Work instructions — Down to the last line, reproduce the data that follows, but skip the pictures.

Data —

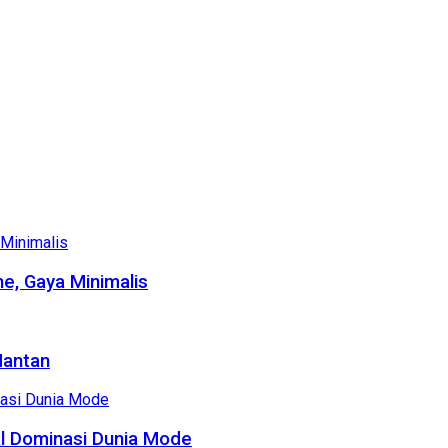
e, Gaya Minimalis
Mantan
al Dominasi Dunia Mode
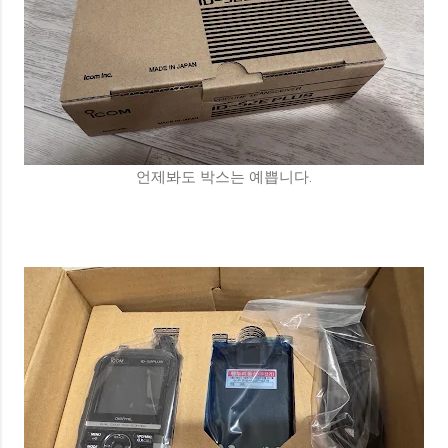
언제봐도 박스는 예쁩니다.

Completed task —
e, Gaya Minimalis
Mantan
al Dominasi Dunia Mode
언제봐도 박스는 예쁩니다.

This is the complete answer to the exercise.